Le fumeur est suffisamment persécuté pour que la Seita n’en rajoute pas. C’est à croire qu’elle cherche à tirer dans son propre but.
Avec « Donne du rhum à ton homme, du miel et du tabac »,on passe du protocole compassionnel des faubourgs au philtre d’amour exotique à usage de la femme de marin : « Tu verras, il aime ça. » On en conclut que l’amour ne suffirait ni à le retenir ni à le faire revenir et que le seul tiercé gagnant, c’est l’alcool, le tabac et le sexe.
L’univers des blondes, des brunes, est bien noir. Et la plus noire chanson est « Du gris », cette complainte de la pute qui dédaigne l’alcool et la drogue au seul profit « du gris que l’on prenddans ses doigts et qu’on roule ». Selon le principe que « le tabac, c’est l’beau d’la souffrance : quand on fume, l’fardeau est moins lourd », elle demande, avant de succomber à un coup de couteau, une dernière bouiffe, sûre que son « âme s’en ira, moins farouche, dans la fumée qui sortira de [sa] bouche ».
Un fumiste peut nous taxer d’une américaine et refuser, fumasse, nos brunes. Ce que ne fera jamais un ado fumeux s’adonnant à la fumette : il préfère l’herbe tout court à l’herbe à Nicot, au perlot, au gris.
J’avais perdu en voulant en faire trop. Le mieux est l’ennemi du bien.
Il m’arrive de détester autant les fumeurs dissimulés que les non-fumeurs rigides.
Le cinéma, comme tout art, reposant sur un ensemble de codes (et sur leur transgression) où tout est signifiant, ce ne serait qu’un élément de plus qui permettrait à chacun de jouer les pythies (longtemps, je n’eus pas ma pareille pour prévoir les grands moments en me fiant à la seule musique de film).
Le fumeur n’est glamour qu’au cinéma et c’est bien pourquoi les ligues antitabac bataillent pour en évacuer la cigarette.
N’empêche, à mes yeux, le fumeur n’est pas beau à voir. Mais,à tout prendre, je préfère aux fausses élégances les allures franchement vulgaires, clope au bec, lippe pendante, œil larmoyant ou cigarette coincée entre le pouce et l’index, cachée dans le cône de la main à la manière des écoliers et des taulards.

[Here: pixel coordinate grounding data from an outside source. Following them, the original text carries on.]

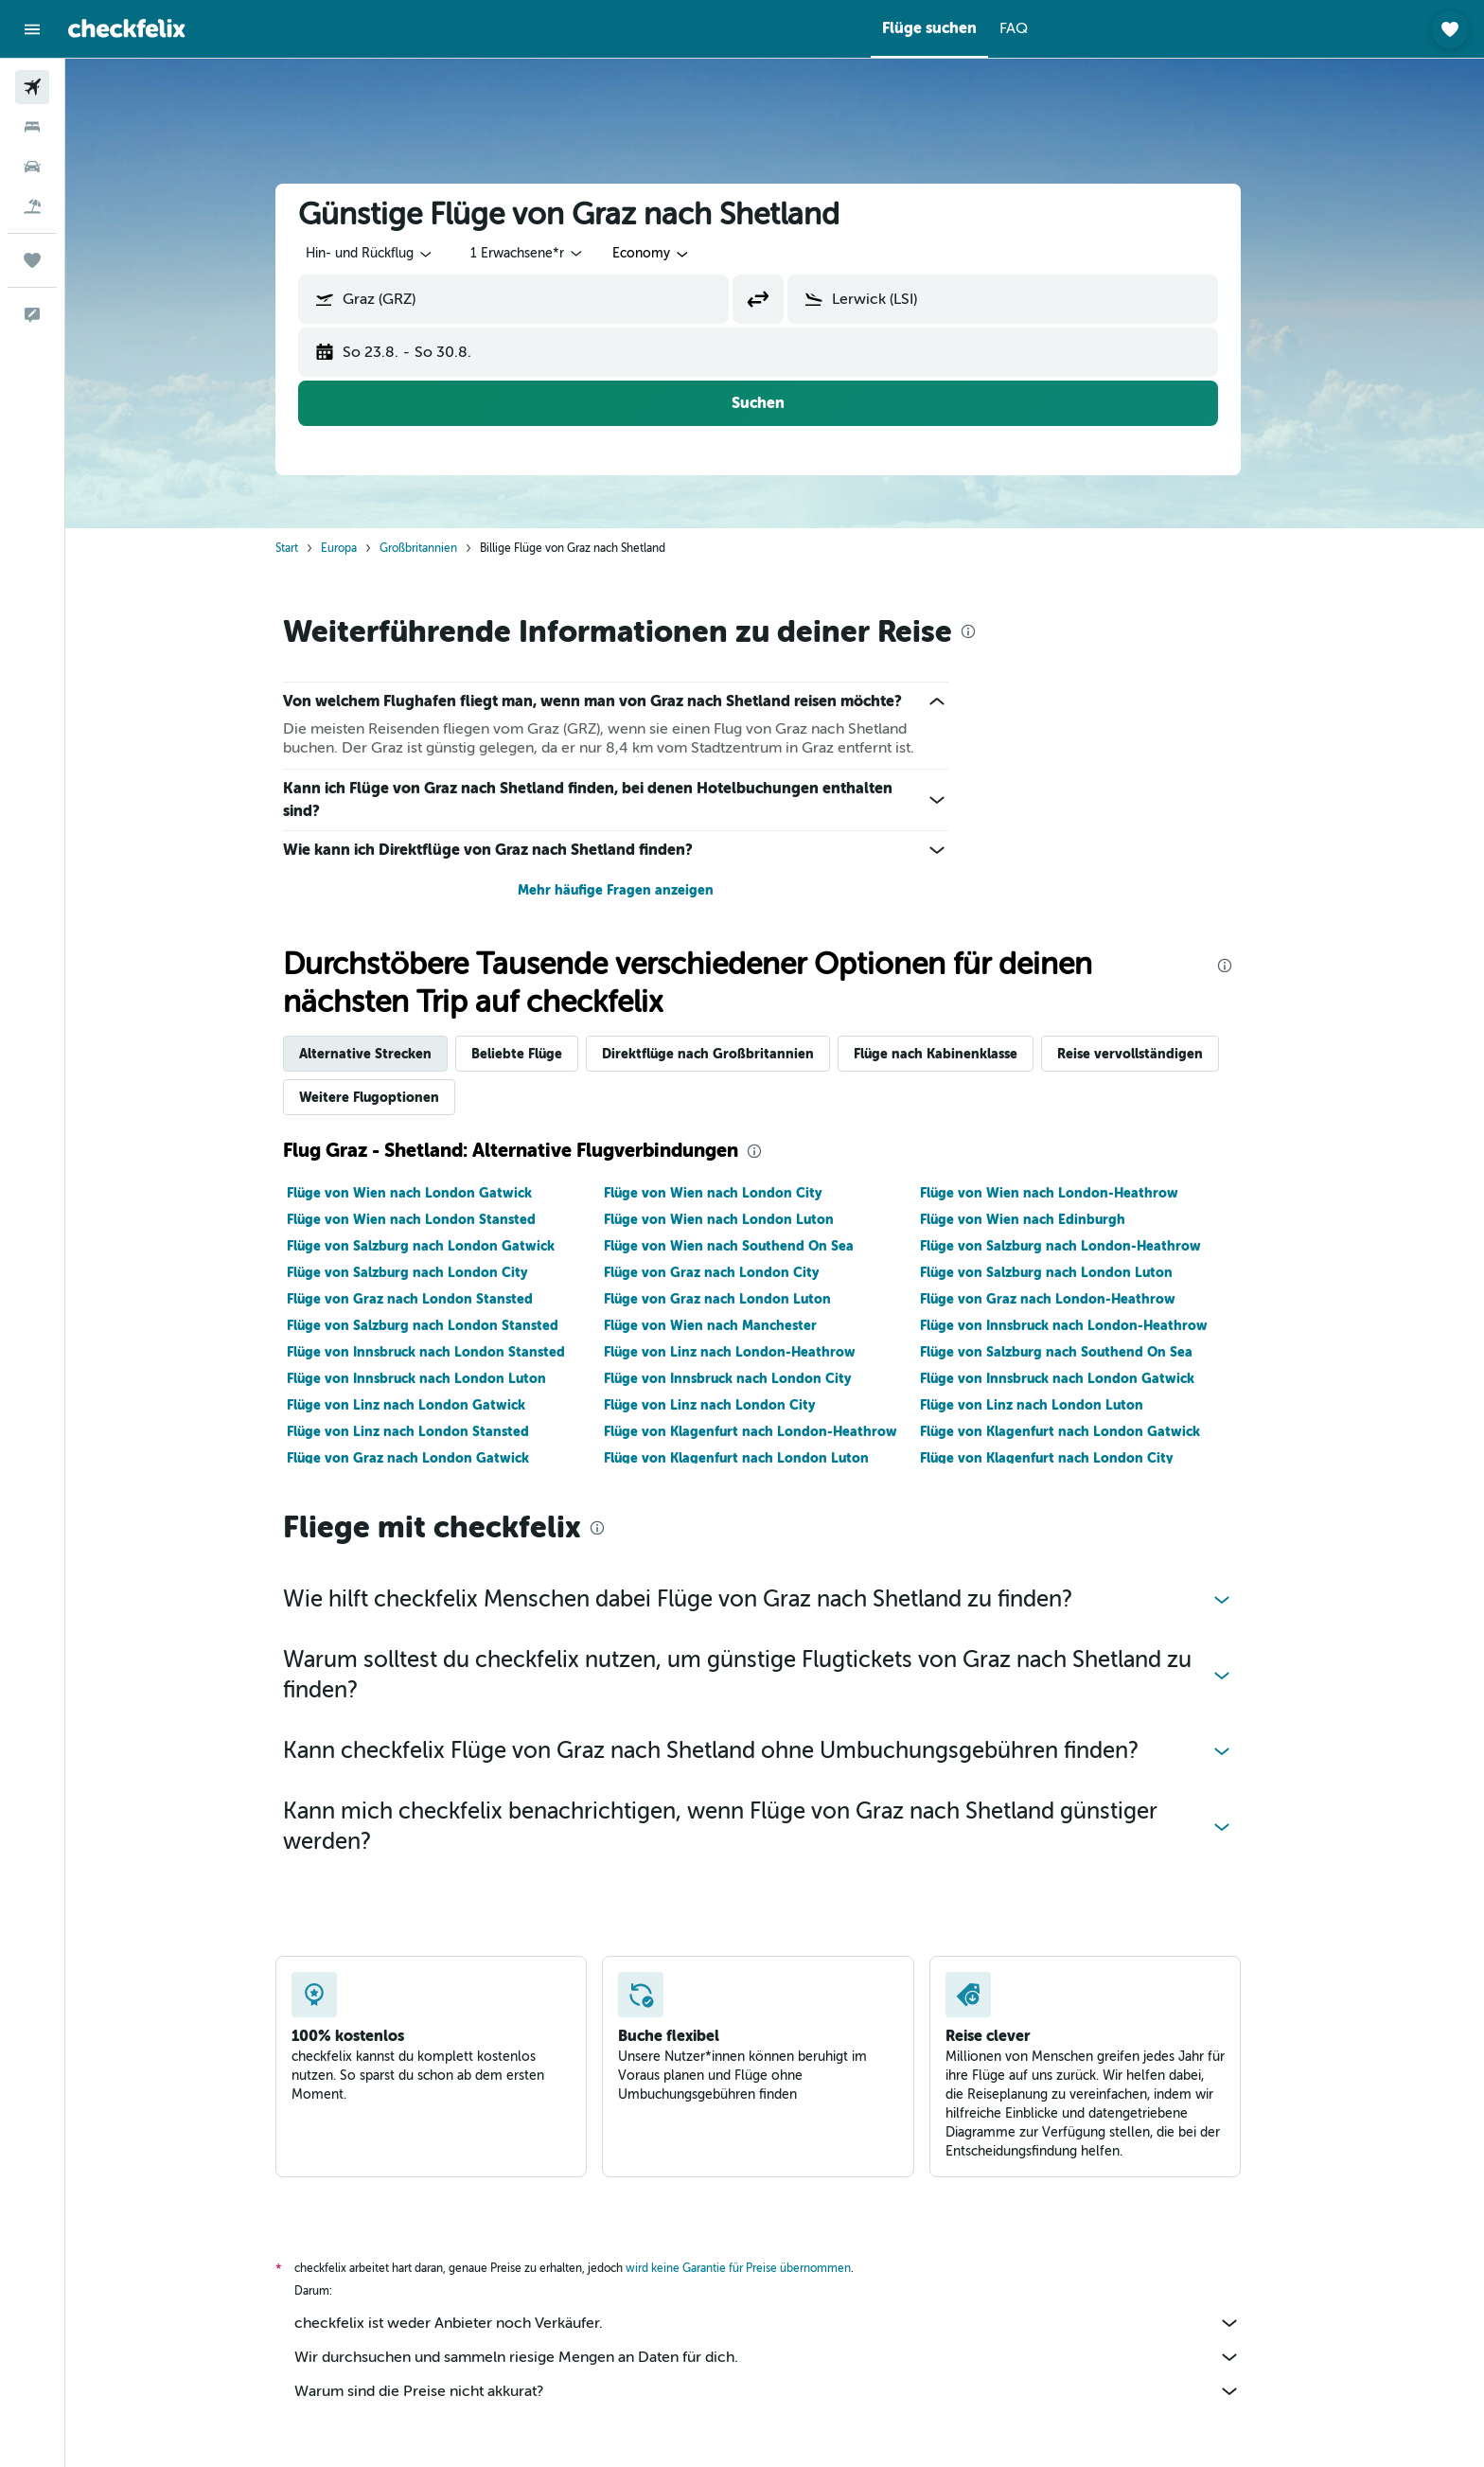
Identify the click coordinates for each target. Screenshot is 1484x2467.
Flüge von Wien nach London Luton (735, 1219)
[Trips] (32, 260)
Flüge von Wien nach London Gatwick (426, 1192)
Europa (356, 548)
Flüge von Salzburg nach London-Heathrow (1077, 1245)
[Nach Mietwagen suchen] (32, 167)
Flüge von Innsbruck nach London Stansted (443, 1351)
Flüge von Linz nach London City (725, 1404)
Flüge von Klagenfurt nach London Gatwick (1077, 1431)
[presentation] (985, 631)
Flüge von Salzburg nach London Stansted (439, 1325)
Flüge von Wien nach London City (729, 1192)
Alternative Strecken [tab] (382, 1053)
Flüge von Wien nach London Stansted (428, 1219)
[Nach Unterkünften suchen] (32, 127)
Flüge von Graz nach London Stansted (427, 1298)
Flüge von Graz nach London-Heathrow (1064, 1298)
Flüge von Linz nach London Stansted (425, 1431)
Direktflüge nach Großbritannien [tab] (725, 1053)
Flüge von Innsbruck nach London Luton (433, 1378)
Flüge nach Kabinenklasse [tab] (952, 1053)
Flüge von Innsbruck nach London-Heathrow (1081, 1325)
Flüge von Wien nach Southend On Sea (745, 1245)
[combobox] (387, 253)
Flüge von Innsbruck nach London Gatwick (1074, 1378)
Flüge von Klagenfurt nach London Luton (752, 1457)
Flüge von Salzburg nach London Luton (1063, 1272)
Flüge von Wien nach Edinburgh (1039, 1219)
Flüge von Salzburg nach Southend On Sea (1073, 1351)
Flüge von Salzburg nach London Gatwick (438, 1245)
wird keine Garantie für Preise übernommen (755, 2268)
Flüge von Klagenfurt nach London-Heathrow (766, 1431)
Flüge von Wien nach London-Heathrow (1066, 1192)
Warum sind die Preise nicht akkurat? (784, 2391)
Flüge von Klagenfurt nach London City (1063, 1457)
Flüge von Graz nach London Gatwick (425, 1457)
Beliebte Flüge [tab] (533, 1053)
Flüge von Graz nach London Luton (733, 1298)
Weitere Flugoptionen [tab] (386, 1097)
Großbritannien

Quand il tire sur sa clope, c’est pire : son cou se ploie, ses épaules s’affaissent, son dos s’arrondit, sa silhouette s’étrique. Certes, ni plus ni moins qu’un mangeur de glace ou de panini, bref que toute personne portant quelque chose à sa bouche car, pour tous, le principe est le même : c’est la bouche qui va à la rencontre de la cigarette, du panini ou de la glace, et non l’inverse.
Sur le plan esthétique, le fumeur ne tire qu’un avantage de son vice : sa voix. Assourdie, réputée sensuelle, elle évoque moins l’abus de tabac que de sexe. Cette voix équivoque de viveur ou de radeuse ne manque pas d’émouvoir.

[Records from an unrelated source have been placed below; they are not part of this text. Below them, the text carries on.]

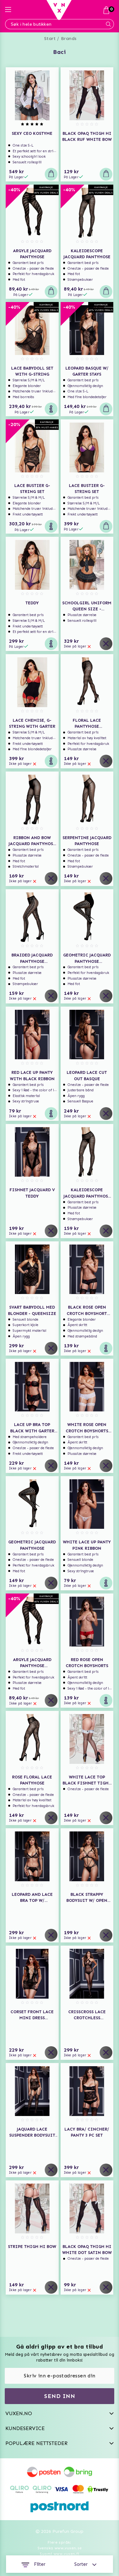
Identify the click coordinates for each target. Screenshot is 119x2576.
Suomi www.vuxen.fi (59, 2554)
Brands (69, 38)
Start (50, 38)
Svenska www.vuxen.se (59, 2548)
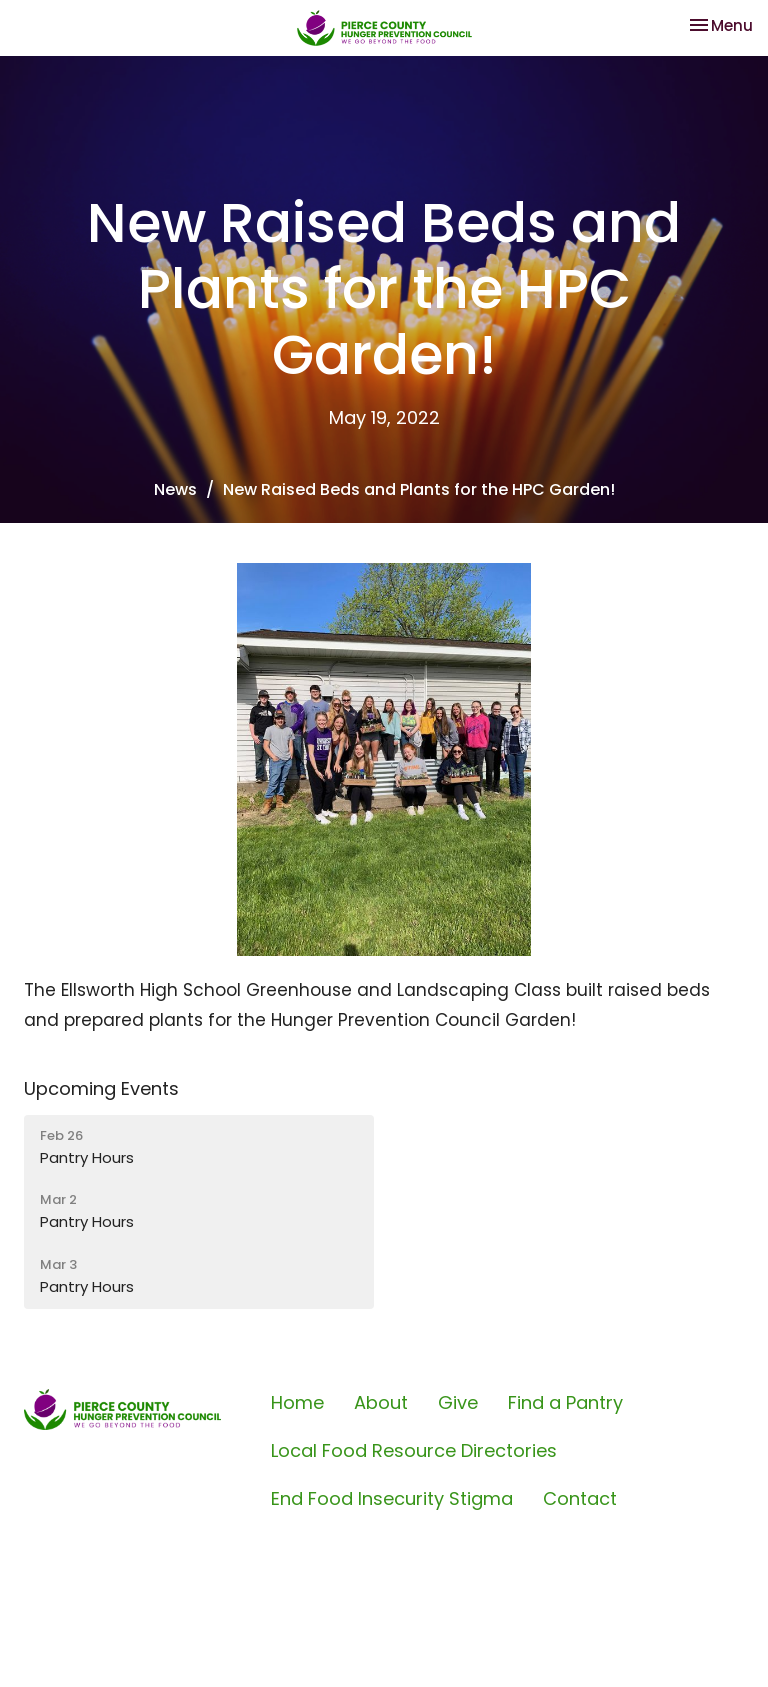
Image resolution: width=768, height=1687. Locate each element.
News (175, 489)
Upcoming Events (101, 1088)
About (381, 1402)
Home (297, 1402)
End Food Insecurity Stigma (392, 1498)
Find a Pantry (565, 1402)
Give (458, 1402)
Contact (580, 1498)
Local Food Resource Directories (414, 1450)
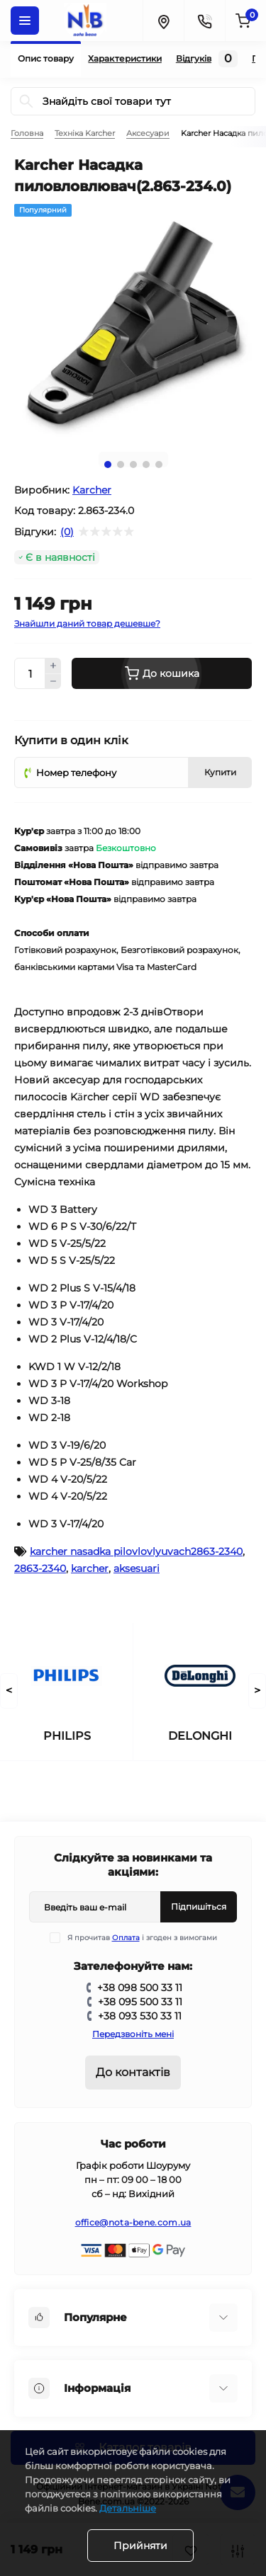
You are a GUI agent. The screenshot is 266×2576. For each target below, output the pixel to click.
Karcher (91, 490)
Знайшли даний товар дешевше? (87, 623)
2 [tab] (120, 464)
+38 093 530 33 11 (140, 2016)
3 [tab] (133, 464)
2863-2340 (40, 1568)
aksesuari (136, 1568)
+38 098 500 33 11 (139, 1987)
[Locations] (163, 20)
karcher (90, 1568)
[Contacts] (204, 20)
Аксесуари (148, 133)
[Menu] (25, 20)
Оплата (126, 1937)
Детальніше (127, 2508)
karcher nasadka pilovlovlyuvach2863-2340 (136, 1551)
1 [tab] (107, 464)
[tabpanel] (133, 322)
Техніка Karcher (85, 133)
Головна (27, 133)
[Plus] (53, 665)
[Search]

Le tabac jaunirait les dents. Encore une approximation malintentionnée. Il ne jaunit pas les dents, il les noircit. Un détartrage tous les trois mois s’impose. Idem pour les doigts jaunâtres. Un rien d’eau de Javel ou d’eau oxygénée suffit à les rendre impeccables. Un peu d’hygiène, que diable !
On dit aussi que fumer donne mauvaise haleine. Ça dépend des goûts. Il y a un tas d’amoureux qui potentiellement pourraient adorer embrasser un vieux soudard. Il convient de privilégier ceux-là. Et sinon, de se brosser les dents après chaque cigarette.
La peur du manque me donne des ailes, des mollets de chasseur et un souffle de baryton. Mais à part ces rares occasions (le fumeur est toujours précautionneux), le bilan n’est pas brillant.
Le souffle, parlons-en : il est bon en ce qui me concerne. Je peux monter jusqu’au troisième sans défaillir. Après, il me faut des paliers de décompression : au quatrième, poussifs halètements ; au cinquième, râles moribonds ; au sixième, effondrement.